_What is being asked_: Starting at the line with "Porte d’intérieur Ref 1322" and stopping at the final line, retype the data below exactly; do not carry over any pictures.

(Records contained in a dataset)
══════

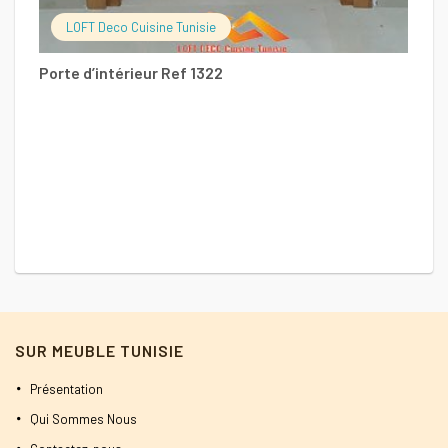
LOFT Deco Cuisine Tunisie
Porte d’intérieur Ref 1322
SUR MEUBLE TUNISIE
Présentation
Qui Sommes Nous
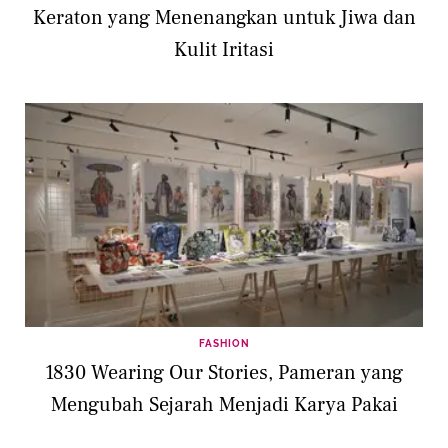
Keraton yang Menenangkan untuk Jiwa dan
Kulit Iritasi
FASHION
1830 Wearing Our Stories, Pameran yang
Mengubah Sejarah Menjadi Karya Pakai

══════

_Written answer_:
Porte d’intérieur Ref 1322
SUR MEUBLE TUNISIE
Présentation
Qui Sommes Nous
Keraton yang Menenangkan untuk Jiwa dan
Kulit Iritasi
FASHION
1830 Wearing Our Stories, Pameran yang
Mengubah Sejarah Menjadi Karya Pakai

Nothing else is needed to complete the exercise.